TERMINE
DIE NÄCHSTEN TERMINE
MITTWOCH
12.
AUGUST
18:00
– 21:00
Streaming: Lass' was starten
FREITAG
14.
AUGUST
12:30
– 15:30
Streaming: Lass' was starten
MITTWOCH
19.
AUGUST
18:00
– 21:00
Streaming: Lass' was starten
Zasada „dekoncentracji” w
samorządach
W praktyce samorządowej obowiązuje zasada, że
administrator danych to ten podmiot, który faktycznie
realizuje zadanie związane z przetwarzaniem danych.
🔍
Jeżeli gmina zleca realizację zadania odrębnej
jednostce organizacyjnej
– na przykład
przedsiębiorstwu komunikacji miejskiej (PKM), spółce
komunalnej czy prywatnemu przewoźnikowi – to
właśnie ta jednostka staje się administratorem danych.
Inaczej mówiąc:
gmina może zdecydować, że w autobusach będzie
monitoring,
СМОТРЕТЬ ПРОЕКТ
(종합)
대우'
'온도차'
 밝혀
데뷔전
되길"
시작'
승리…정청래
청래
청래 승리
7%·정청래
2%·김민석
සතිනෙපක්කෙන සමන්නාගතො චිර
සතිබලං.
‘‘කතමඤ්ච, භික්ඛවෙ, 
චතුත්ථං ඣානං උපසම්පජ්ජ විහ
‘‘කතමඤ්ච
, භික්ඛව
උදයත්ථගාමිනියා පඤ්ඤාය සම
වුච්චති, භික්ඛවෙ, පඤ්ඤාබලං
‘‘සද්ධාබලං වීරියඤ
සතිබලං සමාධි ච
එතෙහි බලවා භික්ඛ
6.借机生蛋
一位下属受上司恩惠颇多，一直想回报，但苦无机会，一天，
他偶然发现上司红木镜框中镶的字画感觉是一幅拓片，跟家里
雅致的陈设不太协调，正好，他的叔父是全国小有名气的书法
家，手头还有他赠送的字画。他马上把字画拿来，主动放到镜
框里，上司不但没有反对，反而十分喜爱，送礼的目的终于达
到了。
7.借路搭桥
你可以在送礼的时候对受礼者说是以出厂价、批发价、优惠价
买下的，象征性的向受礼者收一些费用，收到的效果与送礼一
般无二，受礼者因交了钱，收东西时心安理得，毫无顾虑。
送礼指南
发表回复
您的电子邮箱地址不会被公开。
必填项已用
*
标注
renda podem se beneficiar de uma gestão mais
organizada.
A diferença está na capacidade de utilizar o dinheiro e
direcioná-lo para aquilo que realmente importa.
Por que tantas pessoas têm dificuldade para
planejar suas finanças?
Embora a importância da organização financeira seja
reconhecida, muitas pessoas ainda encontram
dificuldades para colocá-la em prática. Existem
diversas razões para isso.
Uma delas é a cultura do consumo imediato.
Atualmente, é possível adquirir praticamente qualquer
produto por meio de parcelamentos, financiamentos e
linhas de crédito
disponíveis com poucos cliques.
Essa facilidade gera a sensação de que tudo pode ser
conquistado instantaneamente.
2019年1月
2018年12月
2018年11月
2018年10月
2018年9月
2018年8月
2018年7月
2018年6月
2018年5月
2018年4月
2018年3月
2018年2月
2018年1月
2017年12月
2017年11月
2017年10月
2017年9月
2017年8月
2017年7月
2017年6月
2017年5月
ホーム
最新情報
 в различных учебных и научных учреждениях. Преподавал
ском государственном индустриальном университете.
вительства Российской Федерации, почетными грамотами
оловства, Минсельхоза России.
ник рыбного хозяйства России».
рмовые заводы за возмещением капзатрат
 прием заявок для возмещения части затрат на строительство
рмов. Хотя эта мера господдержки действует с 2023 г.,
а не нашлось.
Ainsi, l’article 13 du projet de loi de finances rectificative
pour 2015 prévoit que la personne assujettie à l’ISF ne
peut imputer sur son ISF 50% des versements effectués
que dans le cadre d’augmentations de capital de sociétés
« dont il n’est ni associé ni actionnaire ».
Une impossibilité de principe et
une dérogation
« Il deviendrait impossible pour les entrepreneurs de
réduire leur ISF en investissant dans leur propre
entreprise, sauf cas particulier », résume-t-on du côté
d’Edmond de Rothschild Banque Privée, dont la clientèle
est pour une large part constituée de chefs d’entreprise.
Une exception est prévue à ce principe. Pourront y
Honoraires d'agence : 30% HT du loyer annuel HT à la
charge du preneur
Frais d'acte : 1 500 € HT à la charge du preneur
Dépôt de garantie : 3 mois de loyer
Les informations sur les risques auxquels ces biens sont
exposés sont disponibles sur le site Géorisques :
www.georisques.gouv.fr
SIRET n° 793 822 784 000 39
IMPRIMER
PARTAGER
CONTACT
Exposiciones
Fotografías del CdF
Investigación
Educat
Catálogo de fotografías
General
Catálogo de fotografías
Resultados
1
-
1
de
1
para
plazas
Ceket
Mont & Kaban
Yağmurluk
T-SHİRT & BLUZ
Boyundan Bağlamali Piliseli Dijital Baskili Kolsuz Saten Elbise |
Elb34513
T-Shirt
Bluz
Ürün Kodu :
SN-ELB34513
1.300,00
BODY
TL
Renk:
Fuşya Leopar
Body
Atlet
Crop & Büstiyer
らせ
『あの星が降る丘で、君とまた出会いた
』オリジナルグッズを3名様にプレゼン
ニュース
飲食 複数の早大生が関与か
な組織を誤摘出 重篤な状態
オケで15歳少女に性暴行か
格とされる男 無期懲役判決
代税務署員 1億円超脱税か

---------------

◆ **TASK TO CARRY OUT**
Restate each of the records exactly, leaving nothing out.

◆ **RESPONSE AREA**
TERMINE
DIE NÄCHSTEN TERMINE
MITTWOCH
12.
AUGUST
18:00
– 21:00
Streaming: Lass' was starten
FREITAG
14.
AUGUST
12:30
– 15:30
Streaming: Lass' was starten
MITTWOCH
19.
AUGUST
18:00
– 21:00
Streaming: Lass' was starten
Zasada „dekoncentracji” w
samorządach
W praktyce samorządowej obowiązuje zasada, że
administrator danych to ten podmiot, który faktycznie
realizuje zadanie związane z przetwarzaniem danych.
🔍
Jeżeli gmina zleca realizację zadania odrębnej
jednostce organizacyjnej
– na przykład
przedsiębiorstwu komunikacji miejskiej (PKM), spółce
komunalnej czy prywatnemu przewoźnikowi – to
właśnie ta jednostka staje się administratorem danych.
Inaczej mówiąc:
gmina może zdecydować, że w autobusach będzie
monitoring,
СМОТРЕТЬ ПРОЕКТ
(종합)
대우'
'온도차'
 밝혀
데뷔전
되길"
시작'
승리…정청래
청래
청래 승리
7%·정청래
2%·김민석
සතිනෙපක්කෙන සමන්නාගතො චිර
සතිබලං.
‘‘කතමඤ්ච, භික්ඛවෙ, 
චතුත්ථං ඣානං උපසම්පජ්ජ විහ
‘‘කතමඤ්ච
, භික්ඛව
උදයත්ථගාමිනියා පඤ්ඤාය සම
වුච්චති, භික්ඛවෙ, පඤ්ඤාබලං
‘‘සද්ධාබලං වීරියඤ
සතිබලං සමාධි ච
එතෙහි බලවා භික්ඛ
6.借机生蛋
一位下属受上司恩惠颇多，一直想回报，但苦无机会，一天，
他偶然发现上司红木镜框中镶的字画感觉是一幅拓片，跟家里
雅致的陈设不太协调，正好，他的叔父是全国小有名气的书法
家，手头还有他赠送的字画。他马上把字画拿来，主动放到镜
框里，上司不但没有反对，反而十分喜爱，送礼的目的终于达
到了。
7.借路搭桥
你可以在送礼的时候对受礼者说是以出厂价、批发价、优惠价
买下的，象征性的向受礼者收一些费用，收到的效果与送礼一
般无二，受礼者因交了钱，收东西时心安理得，毫无顾虑。
送礼指南
发表回复
您的电子邮箱地址不会被公开。
必填项已用
*
标注
renda podem se beneficiar de uma gestão mais
organizada.
A diferença está na capacidade de utilizar o dinheiro e
direcioná-lo para aquilo que realmente importa.
Por que tantas pessoas têm dificuldade para
planejar suas finanças?
Embora a importância da organização financeira seja
reconhecida, muitas pessoas ainda encontram
dificuldades para colocá-la em prática. Existem
diversas razões para isso.
Uma delas é a cultura do consumo imediato.
Atualmente, é possível adquirir praticamente qualquer
produto por meio de parcelamentos, financiamentos e
linhas de crédito
disponíveis com poucos cliques.
Essa facilidade gera a sensação de que tudo pode ser
conquistado instantaneamente.
2019年1月
2018年12月
2018年11月
2018年10月
2018年9月
2018年8月
2018年7月
2018年6月
2018年5月
2018年4月
2018年3月
2018年2月
2018年1月
2017年12月
2017年11月
2017年10月
2017年9月
2017年8月
2017年7月
2017年6月
2017年5月
ホーム
最新情報
 в различных учебных и научных учреждениях. Преподавал
ском государственном индустриальном университете.
вительства Российской Федерации, почетными грамотами
оловства, Минсельхоза России.
ник рыбного хозяйства России».
рмовые заводы за возмещением капзатрат
 прием заявок для возмещения части затрат на строительство
рмов. Хотя эта мера господдержки действует с 2023 г.,
а не нашлось.
Ainsi, l’article 13 du projet de loi de finances rectificative
pour 2015 prévoit que la personne assujettie à l’ISF ne
peut imputer sur son ISF 50% des versements effectués
que dans le cadre d’augmentations de capital de sociétés
« dont il n’est ni associé ni actionnaire ».
Une impossibilité de principe et
une dérogation
« Il deviendrait impossible pour les entrepreneurs de
réduire leur ISF en investissant dans leur propre
entreprise, sauf cas particulier », résume-t-on du côté
d’Edmond de Rothschild Banque Privée, dont la clientèle
est pour une large part constituée de chefs d’entreprise.
Une exception est prévue à ce principe. Pourront y
Honoraires d'agence : 30% HT du loyer annuel HT à la
charge du preneur
Frais d'acte : 1 500 € HT à la charge du preneur
Dépôt de garantie : 3 mois de loyer
Les informations sur les risques auxquels ces biens sont
exposés sont disponibles sur le site Géorisques :
www.georisques.gouv.fr
SIRET n° 793 822 784 000 39
IMPRIMER
PARTAGER
CONTACT
Exposiciones
Fotografías del CdF
Investigación
Educat
Catálogo de fotografías
General
Catálogo de fotografías
Resultados
1
-
1
de
1
para
plazas
Ceket
Mont & Kaban
Yağmurluk
T-SHİRT & BLUZ
Boyundan Bağlamali Piliseli Dijital Baskili Kolsuz Saten Elbise |
Elb34513
T-Shirt
Bluz
Ürün Kodu :
SN-ELB34513
1.300,00
BODY
TL
Renk:
Fuşya Leopar
Body
Atlet
Crop & Büstiyer
らせ
『あの星が降る丘で、君とまた出会いた
』オリジナルグッズを3名様にプレゼン
ニュース
飲食 複数の早大生が関与か
な組織を誤摘出 重篤な状態
オケで15歳少女に性暴行か
格とされる男 無期懲役判決
代税務署員 1億円超脱税か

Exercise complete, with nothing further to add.